_Problem_.
Could you retype all of the entries exactly, without their pictures?

========================================================================

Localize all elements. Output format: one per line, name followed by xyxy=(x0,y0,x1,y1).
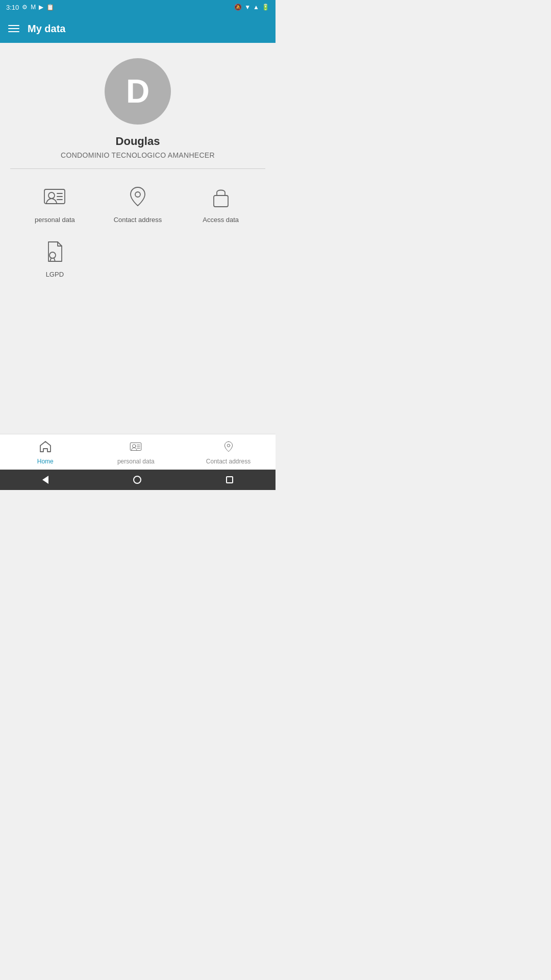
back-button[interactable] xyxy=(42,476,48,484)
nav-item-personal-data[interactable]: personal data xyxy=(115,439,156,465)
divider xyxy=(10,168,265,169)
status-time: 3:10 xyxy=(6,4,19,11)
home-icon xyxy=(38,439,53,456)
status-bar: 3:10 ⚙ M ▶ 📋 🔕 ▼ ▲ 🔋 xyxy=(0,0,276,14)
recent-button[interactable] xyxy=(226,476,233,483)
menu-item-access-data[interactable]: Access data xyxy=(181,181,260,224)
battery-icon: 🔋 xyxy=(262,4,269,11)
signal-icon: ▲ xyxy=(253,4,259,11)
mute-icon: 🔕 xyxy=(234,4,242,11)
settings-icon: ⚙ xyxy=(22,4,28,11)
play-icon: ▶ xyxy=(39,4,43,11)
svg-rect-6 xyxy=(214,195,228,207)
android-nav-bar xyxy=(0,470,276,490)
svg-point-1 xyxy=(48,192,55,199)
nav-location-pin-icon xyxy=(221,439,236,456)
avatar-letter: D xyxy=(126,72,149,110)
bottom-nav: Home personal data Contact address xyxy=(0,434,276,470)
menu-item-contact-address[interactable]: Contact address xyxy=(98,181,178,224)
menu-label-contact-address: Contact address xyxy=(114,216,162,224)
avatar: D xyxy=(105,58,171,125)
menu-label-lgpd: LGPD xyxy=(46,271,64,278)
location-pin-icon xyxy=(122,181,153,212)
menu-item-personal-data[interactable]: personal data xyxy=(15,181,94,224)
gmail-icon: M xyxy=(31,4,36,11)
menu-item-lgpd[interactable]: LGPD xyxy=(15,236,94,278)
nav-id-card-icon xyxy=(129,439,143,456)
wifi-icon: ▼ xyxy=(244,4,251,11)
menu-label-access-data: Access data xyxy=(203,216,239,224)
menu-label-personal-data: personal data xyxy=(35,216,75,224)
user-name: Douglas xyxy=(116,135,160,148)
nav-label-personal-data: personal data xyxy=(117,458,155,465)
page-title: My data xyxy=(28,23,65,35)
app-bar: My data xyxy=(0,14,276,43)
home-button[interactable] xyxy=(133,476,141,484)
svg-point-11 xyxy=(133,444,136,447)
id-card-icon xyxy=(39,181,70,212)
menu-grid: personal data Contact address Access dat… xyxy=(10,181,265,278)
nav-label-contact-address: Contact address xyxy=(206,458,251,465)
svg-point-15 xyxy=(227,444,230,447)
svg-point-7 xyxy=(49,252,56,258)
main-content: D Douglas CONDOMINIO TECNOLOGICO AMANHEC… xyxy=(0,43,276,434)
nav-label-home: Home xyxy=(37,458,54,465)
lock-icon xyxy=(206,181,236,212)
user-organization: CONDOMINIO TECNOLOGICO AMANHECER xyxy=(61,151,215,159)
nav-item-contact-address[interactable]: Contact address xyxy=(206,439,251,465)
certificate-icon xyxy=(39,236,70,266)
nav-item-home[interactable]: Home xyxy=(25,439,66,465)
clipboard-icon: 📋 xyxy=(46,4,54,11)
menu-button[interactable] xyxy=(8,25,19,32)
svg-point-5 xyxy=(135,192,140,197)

========================================================================

_Output of the task_.
Localize all elements. Output format: one per line, name followed by xyxy=(x0,y0,x1,y1).
back-button[interactable] xyxy=(42,476,48,484)
nav-item-personal-data[interactable]: personal data xyxy=(115,439,156,465)
divider xyxy=(10,168,265,169)
status-time: 3:10 xyxy=(6,4,19,11)
home-icon xyxy=(38,439,53,456)
status-bar: 3:10 ⚙ M ▶ 📋 🔕 ▼ ▲ 🔋 xyxy=(0,0,276,14)
recent-button[interactable] xyxy=(226,476,233,483)
menu-item-access-data[interactable]: Access data xyxy=(181,181,260,224)
battery-icon: 🔋 xyxy=(262,4,269,11)
signal-icon: ▲ xyxy=(253,4,259,11)
mute-icon: 🔕 xyxy=(234,4,242,11)
settings-icon: ⚙ xyxy=(22,4,28,11)
play-icon: ▶ xyxy=(39,4,43,11)
svg-rect-6 xyxy=(214,195,228,207)
android-nav-bar xyxy=(0,470,276,490)
svg-point-1 xyxy=(48,192,55,199)
nav-location-pin-icon xyxy=(221,439,236,456)
avatar-letter: D xyxy=(126,72,149,110)
bottom-nav: Home personal data Contact address xyxy=(0,434,276,470)
menu-item-contact-address[interactable]: Contact address xyxy=(98,181,178,224)
menu-label-contact-address: Contact address xyxy=(114,216,162,224)
avatar: D xyxy=(105,58,171,125)
menu-label-lgpd: LGPD xyxy=(46,271,64,278)
location-pin-icon xyxy=(122,181,153,212)
menu-item-personal-data[interactable]: personal data xyxy=(15,181,94,224)
gmail-icon: M xyxy=(31,4,36,11)
menu-item-lgpd[interactable]: LGPD xyxy=(15,236,94,278)
nav-id-card-icon xyxy=(129,439,143,456)
wifi-icon: ▼ xyxy=(244,4,251,11)
menu-label-access-data: Access data xyxy=(203,216,239,224)
menu-label-personal-data: personal data xyxy=(35,216,75,224)
user-name: Douglas xyxy=(116,135,160,148)
nav-label-personal-data: personal data xyxy=(117,458,155,465)
page-title: My data xyxy=(28,23,65,35)
app-bar: My data xyxy=(0,14,276,43)
home-button[interactable] xyxy=(133,476,141,484)
svg-point-11 xyxy=(133,444,136,447)
id-card-icon xyxy=(39,181,70,212)
menu-grid: personal data Contact address Access dat… xyxy=(10,181,265,278)
nav-label-contact-address: Contact address xyxy=(206,458,251,465)
svg-point-15 xyxy=(227,444,230,447)
svg-point-7 xyxy=(49,252,56,258)
main-content: D Douglas CONDOMINIO TECNOLOGICO AMANHEC… xyxy=(0,43,276,434)
nav-label-home: Home xyxy=(37,458,54,465)
lock-icon xyxy=(206,181,236,212)
user-organization: CONDOMINIO TECNOLOGICO AMANHECER xyxy=(61,151,215,159)
nav-item-contact-address[interactable]: Contact address xyxy=(206,439,251,465)
certificate-icon xyxy=(39,236,70,266)
nav-item-home[interactable]: Home xyxy=(25,439,66,465)
clipboard-icon: 📋 xyxy=(46,4,54,11)
menu-button[interactable] xyxy=(8,25,19,32)
svg-point-5 xyxy=(135,192,140,197)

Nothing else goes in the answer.